In January 2024, Wolfe Herd stepped down as CEO, and that February, the company laid off hundreds of staffers (about 30% of the company) ahead of a relaunch of the app. Wolfe Herd returned to Bumble as CEO this March.
The company reported a 7.7% decline in total revenue for the first quarter, decreasing from $267 million in the first quarter of 2024 to $247 million in the same period in 2025. Bumble app revenue also dropped 6.5%.
But Wolfe Herd said she has a plan to get Bumble back on track.
In addition to pulling back performance marketing spend, she said the company would double down on removing “bad intention members that have degraded match quality and member trust,” while also building out more technology like a “personalized matching algorithm” using AI.

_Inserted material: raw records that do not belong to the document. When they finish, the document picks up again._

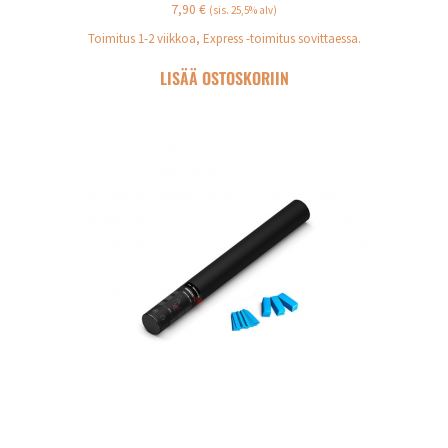
7,90
€
(sis. 25,5% alv)
Toimitus 1-2 viikkoa, Express -toimitus sovittaessa.
LISÄÄ OSTOSKORIIN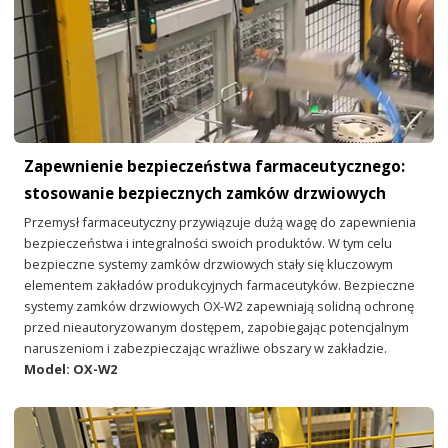
Zapewnienie bezpieczeństwa farmaceutycznego:
stosowanie bezpiecznych zamków drzwiowych
Przemysł farmaceutyczny przywiązuje dużą wagę do zapewnienia
bezpieczeństwa i integralności swoich produktów. W tym celu
bezpieczne systemy zamków drzwiowych stały się kluczowym
elementem zakładów produkcyjnych farmaceutyków. Bezpieczne
systemy zamków drzwiowych OX-W2 zapewniają solidną ochronę
przed nieautoryzowanym dostępem, zapobiegając potencjalnym
naruszeniom i zabezpieczając wrażliwe obszary w zakładzie.
Model: OX-W2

Bumble’s not the only dating app company looking for new lanes. As dating app giants face headwinds, a slew of new startups have emerged. Some have attracted the attention of both users and investors, particularly with new AI-powered features like matchmaking.
Meanwhile, Bumble’s primary competition, Match Group — which owns Tinder and Hinge — announced Thursday that it’s planning to lay off 13% of its staff, and also reported a 3% year-over-year revenue decline in the first quarter. The company said this was driven by a 5% decline in paying users.
Match’s new CEO, Spencer Rascoff, also discussed the challenges dating apps are facing.
“The category challenges have been due primarily to a lack of innovation and our failure to recognize and respond to changes in the younger demographic, especially Gen Z and what they want,” he said.